Ley Lines Of The Midwest
This is now unexpectedly a geography blog.
That’s Ohio and Indiana as seen from space.
And that’s Northern Iowa and Southern Minnesota as seen from space.
Each small grey dot is a town. Are there straight horizontal or vertical lines that connect more than a chance number of towns? And are the towns arranged in a consistent coordinate grid pattern?
As best I can tell there are a few short straight lines probably representing more-used local roads, but few that persist across entire states. I don’t think there’s any consistent grid pattern. This is the opposite of my initial impression, which was that there was a clear and striking coordinate grid. But when I try to measure the native unit of the coordinate grid, I find that my mind is confusing a whole bunch of vaguely square-ish patterns into one illusory system.
There is a square pattern to the Midwest, deriving from the Public Land Survey System, but its scale is 6 mile x 6 mile squares, which is smaller than any of the distances on either of these maps. There is supposedly a higher level of grid, the 24 mile x 24 mile quadrangle, but it doesn’t seem to be as important and I don’t see that on this map either.
I titled this post “Ley Lines” as a joke, but we might as well see if there are any actual ley lines. The best candidates seem to be the cities between the yellow dots – which are Waterloo, Davenport, Peoria, Bloomington, and Champaign – and the cities between the red dots – which are Springfield, Champaign, Lafayette, Fort Wayne, and Toledo. If you want to stretch it, you could also imagine a horizontal line between the blue dots – Madison, Milwaukee, Grand Rapids, Flint, Sarnia, London, and continuing to Buffalo just off the map.
As far as I know there’s no explanation for any of these – no highways, no rivers, nothing – and they’re all just coincidences.
We had some interesting discussions about Midwestern geography during our last Michigan Rationalist Meetup.
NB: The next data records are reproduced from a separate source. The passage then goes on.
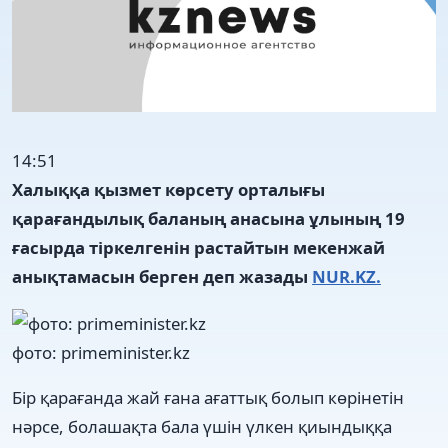
14:51
Халыққа қызмет көрсету орталығы
қарағандылық баланың анасына ұлының 19
ғасырда тіркелгенін растайтын мекенжай
анықтамасын берген деп жазады
NUR.KZ.
фото: primeminister.kz
Бір қарағанда жай ғана ағаттық болып көрінетін
нәрсе, болашақта бала үшін үлкен қиындыққа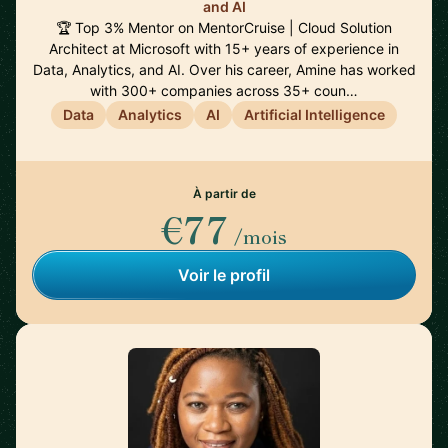
and AI
🏆 Top 3% Mentor on MentorCruise | Cloud Solution
Architect at Microsoft with 15+ years of experience in
Data, Analytics, and AI. Over his career, Amine has worked
with 300+ companies across 35+ coun…
Data
Analytics
AI
Artificial Intelligence
À partir de
€77
/mois
Voir le profil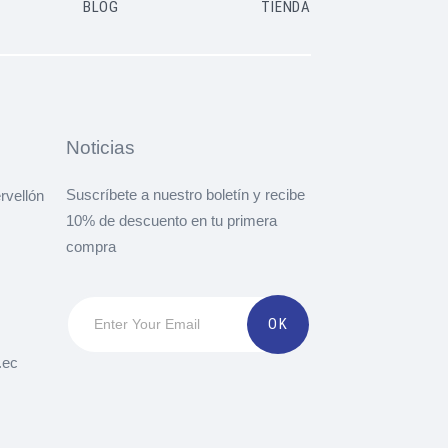
BLOG
TIENDA
Noticias
Suscríbete a nuestro boletín y recibe
rvellón
10% de descuento en tu primera
compra
.ec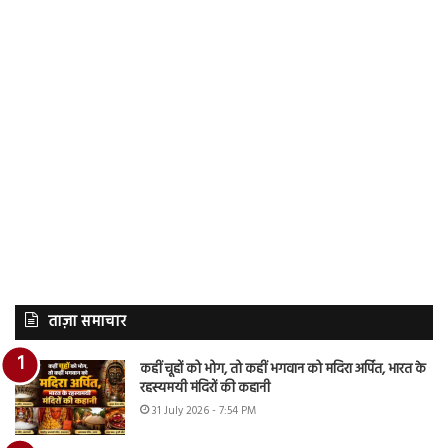
ताज़ा समाचार
कहीं चूहों को भोग, तो कहीं भगवान को मदिरा अर्पित, भारत के
रहस्यमयी मंदिरों की कहानी
31 July 2026 - 7:54 PM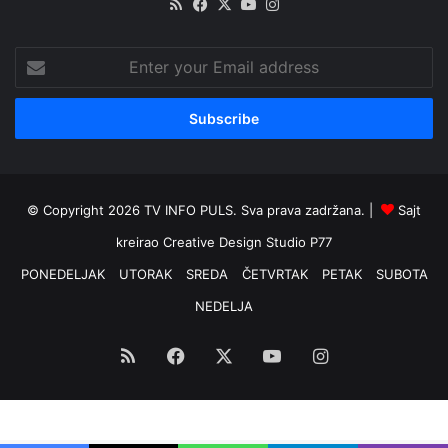
RSS
Facebook
X
YouTube
Instagram
Enter
your
Email
address
© Copyright 2026 TV INFO PULS. Sva prava zadržana. |
Sajt
kreirao
Creative Design Studio P77
PONEDELJAK
UTORAK
SREDA
ČETVRTAK
PETAK
SUBOTA
NEDELJA
RSS
Facebook
X
YouTube
Instagram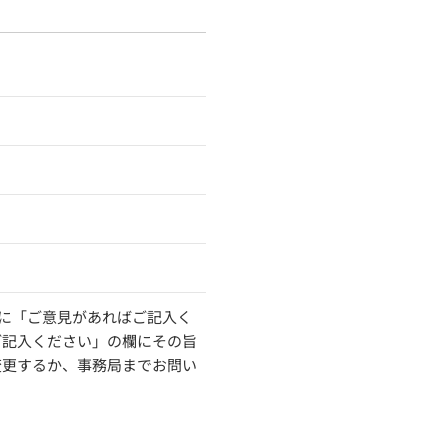
に「ご意見があればご記入く
ご記入ください」の欄にその旨
変更するか、事務局までお問い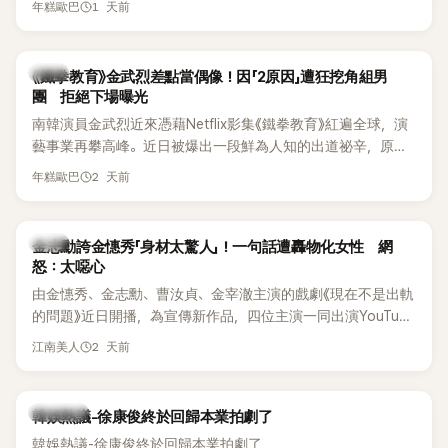
《脫掉鞋子恢單4Men》 中，親自公開那張當年引發話題的「腋下
1 天前
年糕歐巴
台公開更多內容，反駁經紀公司的說法，強調兩人的聯繫一直
比基尼照」，再次重提這段至今仍被粉絲視為黑歷史代表作的事
都是「雙向互動」，並非外界所稱的單方面騷擾。
件。 回顧李智惠的演藝路，她於 1998 年以混聲團體 S#arp 成
員身分出道，該團在 2000 年代初期紅極一時，由李智惠、徐
韓星
《鐵拳教育》金武烈差點當偶像！因「2原因」遭狂挖角組男
智英兩位女成員，以及張錫炫、Chris Kim 兩位男成員組成。不
團 拒絕下場曝光
過後來爆出長達四年的團內霸凌風波，甚至傳出徐智英母親對
南韓演員金武烈近來憑藉Netflix影集《鐵拳教育》紅遍全球，演
李智惠言語辱罵、動手等爭議，最終團體於 2002 年解散。 團
藝事業再攀高峰。近日被爆出一段鮮為人知的出道祕辛，原來
體解散後，李智惠轉型 solo，靠著綜藝與歌唱實力持續活躍演
他當年差點不是以演員身分出道，而是成為男團偶像的一員。
2 天前
年糕歐巴
藝圈。據悉，她當年能加入 S#arp，也與 李尚敏 的賞識有關。
感情方面，李智惠於 2017 年與圈外男友結婚，婚後育有兩個
女兒，一家四口生活幸福美滿。如今除了持續活躍於綜藝節
韓星
金志勳誇金憓秀「身材太驚人」！一句話遭轟物化女性 網
目，她經營的 YouTube 頻道也即將突破百萬訂閱，近年內容深
怒：太噁心
受網友喜愛，再度迎來事業第二春。
由金憓秀、金志勳、曹汝貞、金宰澈主演的戲劇《現在不是出軌
的問題》近日開播，為宣傳新作品，四位主演一同出演YouTube
節目，不料訪談中的一段發言卻意外掀起爭議。不少網友認
2 天前
江南美人
為，他將焦點放在金憓秀的身材，言論帶有「物化女性」意味，
引發大量批評。
熱議討論
韓娛熱議-徐康俊終於回歸本業拍劇了
韓娛熱議-徐康俊終於回歸本業拍劇了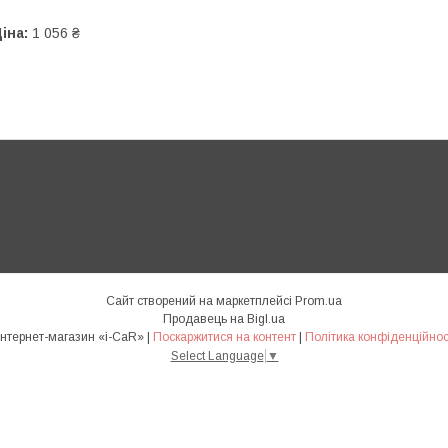
іна:
1 056 ₴
Сайт створений на маркетплейсі
Prom.ua
Продавець на Bigl.ua
Интернет-магазин «i-CaR» |
Поскаржитися на контент
|
Політика конфіденційнос
Select Language
▼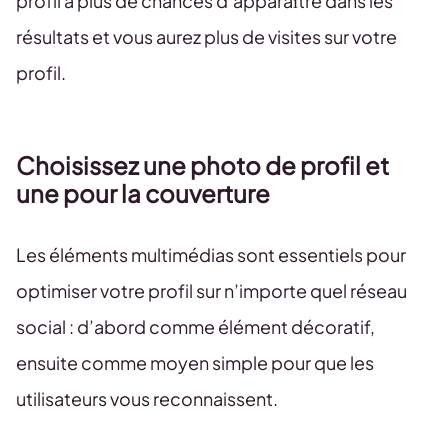
profil a plus de chances d’apparaître dans les
résultats et vous aurez plus de visites sur votre
profil.
Choisissez une photo de profil et
une pour la couverture
Les éléments multimédias sont essentiels pour
optimiser votre profil sur n’importe quel réseau
social : d’abord comme élément décoratif,
ensuite comme moyen simple pour que les
utilisateurs vous reconnaissent.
My favorite part was learning that the town of Zilwaukee, Michigan was named by two brothers hoping that would-be settlers on their way to Milwaukee would get confused and settle there instead. It sounds like a dumb urban legend, but it was previously admitted to on the Zilwaukee city website. I notice their new website doesn’t mention this, which means either that it’s been disproven or they decided to stop advertising to the world that they’re descended from morons.